En ces temps tissés sur le fil de nos inquiétudes, ce récital donné hier soir à la salle Gaveau par Andreas Scholl tombe à point nommé comme une parenthèse de répit salvateur. Le contre-ténor allemand est un artiste rare dans tous les sens du terme. Loin du tape à l’œil médiatique, il se meut d’une rive lyrique à l’autre avec la grande discrétion de ceux qui n’ont rien à prouver, explorant les chemins de leur art, sans se soucier du plaire, avec cette constance qui les maintient dans l’excellence en dépit des années qui passent. Rare aussi est cette voix d’une élégance subtile, savant équilibre entre naturelle aisance et maîtrise technique. Elle nous fait souvent l’offrande d’une parenthèse en apesanteur traduisant toute la pudeur et l’intensité de l’émotion contenue du contreténor dans une gamme de teintes raffinées.
On aurait pu s’attendre à ce que ce récital fasse écho au dernier album de l’artiste, Twilight People qui, dans une langueur éthérée, aborde aussi bien les rives anglo-saxonnes que celles de l’Egypte à travers les répertoires de Berg, Copland, Vaughn Williams, et des inattendus Ari Frankel et Joseph Tawadros. Mais il n’en a rien été, l’artiste ayant choisir de revenir à des rivages moins contemporains consacrés au répertoire anglais du XVI et XVII. Au côté du luthiste Edin Karamazov, il nous convie à la découverte des folk songs traditionnelles de John Dowland, Thomas Campion et Robert Johnson auxquelles a été ajoutée une pincée d’Haendel avec la cantate Nel dolce tempo. En lieu et place de Twilight People donc, c’est l’univers musical d’un album plus ancien, Wayfering stranger, gravé en 2001 pour DECCA, que l’artiste nous convie de revisiter en partie.
Malgré une interruption due au malaise d’un spectateur, Andreas Scholl, imperturbable en dépit d’une pointe d’inquiétude pour le malheureux, nous a livré un voyage musical d’une rare maîtrise, d’une voix, claire, douce, lumineuse extatique, et dans une diction impeccable.

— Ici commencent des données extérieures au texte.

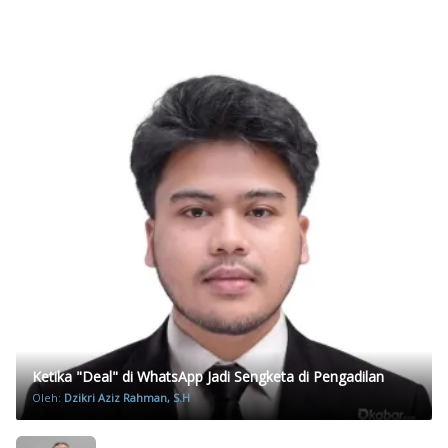
Ketika "Deal" di WhatsApp Jadi Sengketa di Pengadilan
Oleh:
Dzikri Aziz Rahman, S.H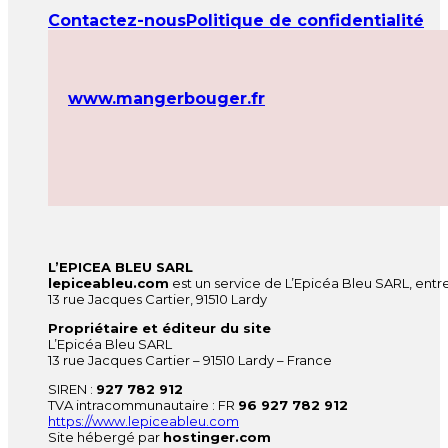
Contactez-nous
Politique de confidentialité
www.mangerbouger.fr
L’EPICEA BLEU SARL
lepiceableu.com
est un service de L’Epicéa Bleu SARL, entre
13 rue Jacques Cartier, 91510 Lardy
Propriétaire et éditeur du site
L’Epicéa Bleu SARL
13 rue Jacques Cartier – 91510 Lardy – France
SIREN :
927 782 912
TVA intracommunautaire : FR
96 927 782 912
https://www.lepiceableu.com
Site hébergé par
hostinger.com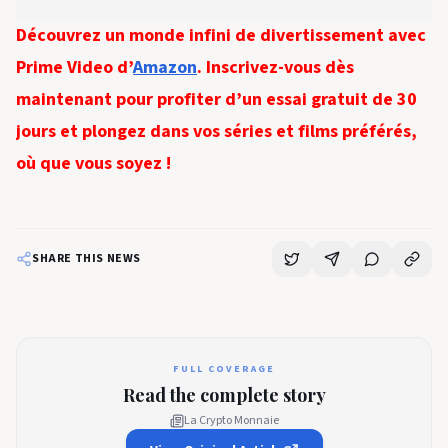
Découvrez un monde infini de divertissement avec
Prime Video d’
Amazon
. Inscrivez-vous dès
maintenant pour profiter d’un essai gratuit de 30
jours et plongez dans vos séries et films préférés,
où que vous soyez !
SHARE THIS NEWS
FULL COVERAGE
Read the complete story
La Crypto Monnaie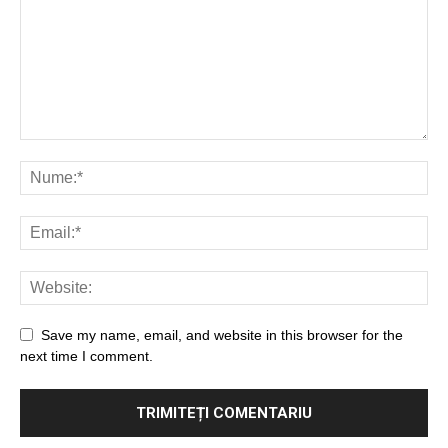
Save my name, email, and website in this browser for the
next time I comment.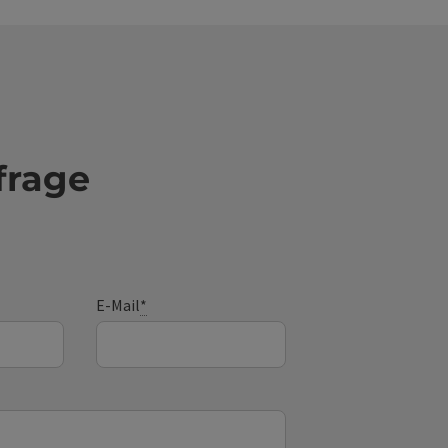
frage
E-Mail
*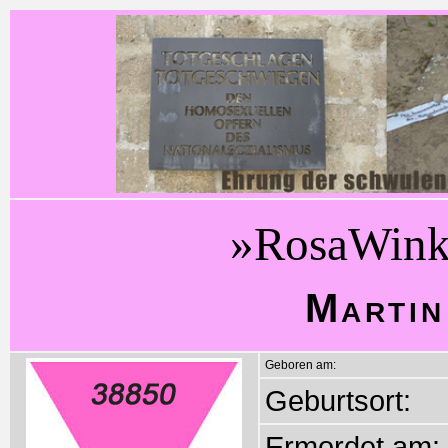
»RosaWink
Martin
Geboren am:
Geburtsort:
Ermordet am: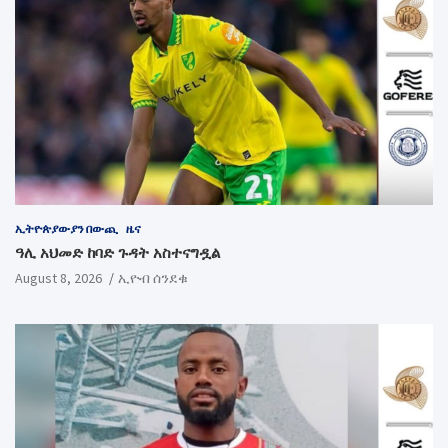
ኢትዮጵያውያን በውጪ
ዜና
ዓሊ አህመድ ከባድ ጉዳት አስተናግዷል
August 8, 2026
ኢዮብ ሰንደቁ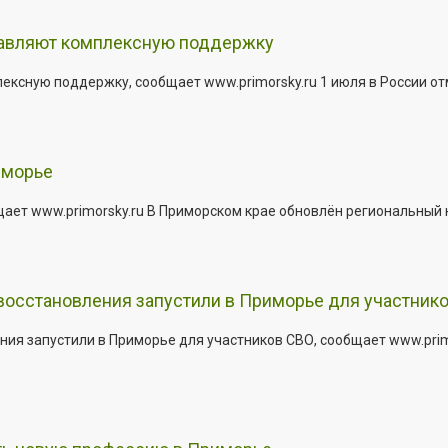
тавляют комплексную поддержку
сную поддержку, сообщает www.primorsky.ru 1 июля в России отм
иморье
щает www.primorsky.ru В Приморском крае обновлён региональный
 восстановления запустили в Приморье для участник
ния запустили в Приморье для участников СВО, сообщает www.pri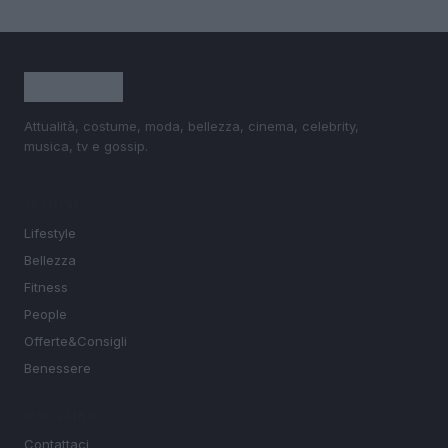
Attualità, costume, moda, bellezza, cinema, celebrity,
musica, tv e gossip.
SEZIONI
Lifestyle
Bellezza
Fitness
People
Offerte&Consigli
Benessere
MAGAZINE
Contattaci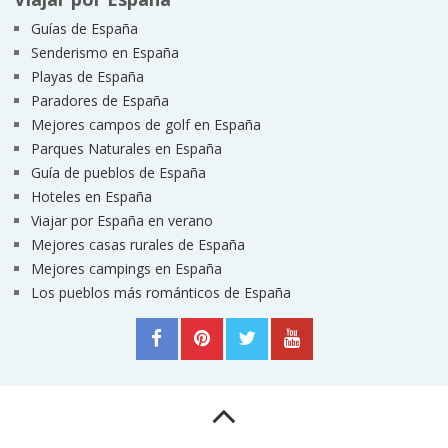
Guías de España
Senderismo en España
Playas de España
Paradores de España
Mejores campos de golf en España
Parques Naturales en España
Guía de pueblos de España
Hoteles en España
Viajar por España en verano
Mejores casas rurales de España
Mejores campings en España
Los pueblos más románticos de España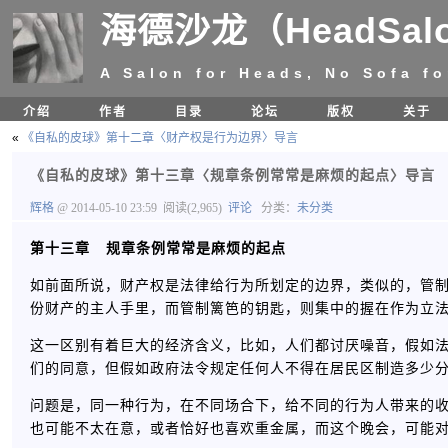
海德沙龙（HeadSal
A Salon for Heads, No Sofa fo
介绍
作者
目录
论坛
版权
关于
«
《自私的皮球》第十二章〈财产权是行为边界〉导言
《自私的皮球》第十三章〈规章条例常常是麻烦的起点〉导言
辉格
@ 2014-05-10 23:59
阅读(2,965)
评论
分类：
未分类
第十三章 规章条例常常是麻烦的起点
如前面所说，财产权是法律给行为所划定的边界，类似的，管
份财产的主人手里，而管制篱笆的钥匙，则集中的握在作为立
这一区别有着巨大的经济含义，比如，人们都讨厌噪音，假如
们的同意，但假如政府法令规定任何人不得在居民区制造多少
问题是，同一种行为，在不同场合下，给不同的行为人带来的
也可能不太在意，或者恰好也喜欢重金属，而这个晚会，可能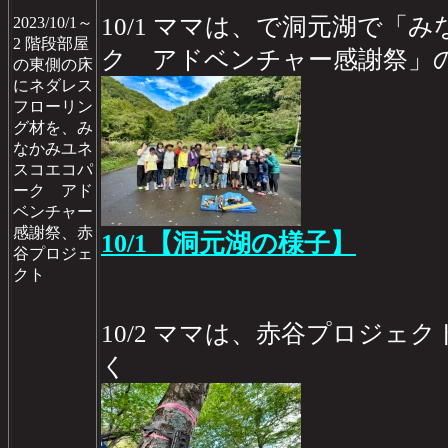
10/1 ママは、で洞元湖で「
2023/10/1～
2 階段部屋
ク アドベンチャー感謝祭」
の東側の床
にネダレス
フローリン
グ材を、み
なかみユネ
スコエコパ
ーク アド
ベンチャー
感謝祭、赤
10/1【洞元湖の様子】
谷プロジェ
クト
10/2 ママは、赤谷プロジェ
く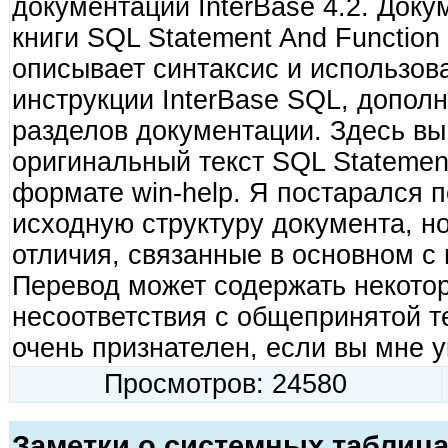
документации InterBase 4.2. Док
книги SQL Statement And Function
описывает синтаксис и использов
инструкции InterBase SQL, допол
разделов документации. Здесь вы
оригинальный текст SQL Statement
формате win-help. Я постарался 
исходную структуру документа, н
отличия, связанные в основном с 
Перевод может содержать некотор
несоответствия с общепринятой т
очень признателен, если вы мне у
Просмотров: 24580
Заметки о системных таблица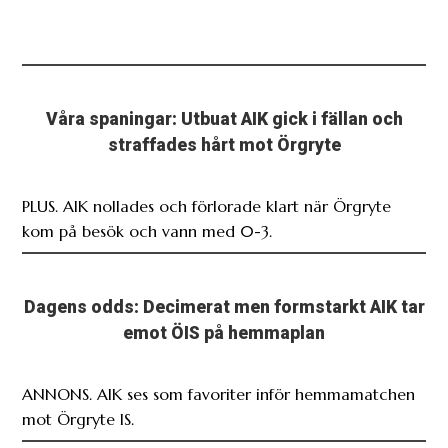
Våra spaningar: Utbuat AIK gick i fällan och
straffades hårt mot Örgryte
PLUS. AIK nollades och förlorade klart när Örgryte
kom på besök och vann med 0-3.
Dagens odds: Decimerat men formstarkt AIK tar
emot ÖIS på hemmaplan
ANNONS. AIK ses som favoriter inför hemmamatchen
mot Örgryte IS.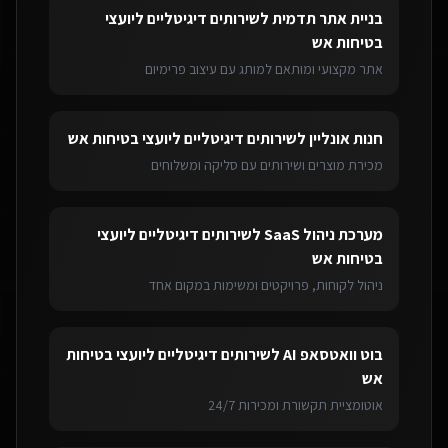
בניית אתר תדמית
ל
שירותים דיגיטליים ליועצי
בטיחות אש
אתר מקצועי ומותאם למותג עם עיצוב פרימיום
חנות אונליין
ל
שירותים דיגיטליים ליועצי בטיחות אש
מכירת מוצרים ושירותים עם סליקה ומשלוחים
מערכת ניהול SaaS
ל
שירותים דיגיטליים ליועצי
בטיחות אש
ניהול לקוחות, פרויקטים ומשימות במקום אחד
בוט וואטסאפ AI
ל
שירותים דיגיטליים ליועצי בטיחות
אש
אוטומציית תקשורת ומכירות 24/7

On est ici loin de certaines démonstrations de pyrotechnie vocale dont sont généralement friands les contre-ténors. Certains diront que tout ceci manque de chaleur mais quoi de plus émouvant, justement, que la poignante pudeur adoptée, dans ces pièces musicales, par un artiste habité donnant une belle leçon d’humilité qui remet la virtuosité à sa juste place. La cantate Nel doce tempo d’Haendel, revisitée par le contre-ténor allemand, en est d’ailleurs une parfaite illustration. L’interprétation est ici profondément investie plus proche du cœur que de l’hédonisme vocal. Certes, l’instrument n’a plus tout à fait le même éclat que par le passé mais l’artiste compense adroitement les écueils du temps par une intelligence du texte, un sens du phrasé, et une musicalité exemplaire, délivrant un texte pleinement investi et surtout articulé, l’art du dire n’étant chez Andreas Scholl pas la moindre des vertus. Les phrasés sont des modèles de nuances, mettant en lumière les intentions du texte chanté, et témoignant ainsi d’une belle compréhension de la prosodie de la langue anglaise. L’art d’Andreas Scholl est de ne jamais perdre de vue le sens poétique sans lequel ce type de répertoire se réduirait à un pur exercice de style dans une mise en scène de soi.
Que ce soit dans le registre classique comme la cantate Nel dolce tempo de Haendel, qu’il a déjà gravée au disque avec l’Accademia Bizantina ou les folksongs, l’esthétique vocal du chanteur trouve sa parfaite plénitude dans la beauté de l’expression. Plus encore que par l’élégance des vocalises de la cantate Haendélienne, on est totalement envoûté par ces sons filés, cette pureté de la ligne de chant, cette grâce tant dans la déploration que dans la force méditative d’un I was a poor Wayfering stranger, ou dans l’évocation de la femme aimée de Can she excuse my wrongs ou de I saw my lady weep de John Dowland.
Quant au luth d’Edin Karamazov, mystérieux et insaisissable, il épouse le chant dans une parfaite complicité avec le contre-ténor et un respect d’une probité stylistique plutôt étonnante quand on se souvient de son interprétation débridée au côté de Sting dans l’album, The songs from the Labyrinth dédié au répertoire de Dowland, n’hésitant pas à bousculer son instrument pour en tirer les sonorités les plus singulières. Edin Karamazov se taille, par ailleurs, un beau succès personnel avec diverses improvisations dont une variation sur le prélude de Bach.
Une belle soirée, en compagnie d’une voix qui n’a rien perdu de sa force de séduction dans l’écrin de l’élégance et de la subtilité.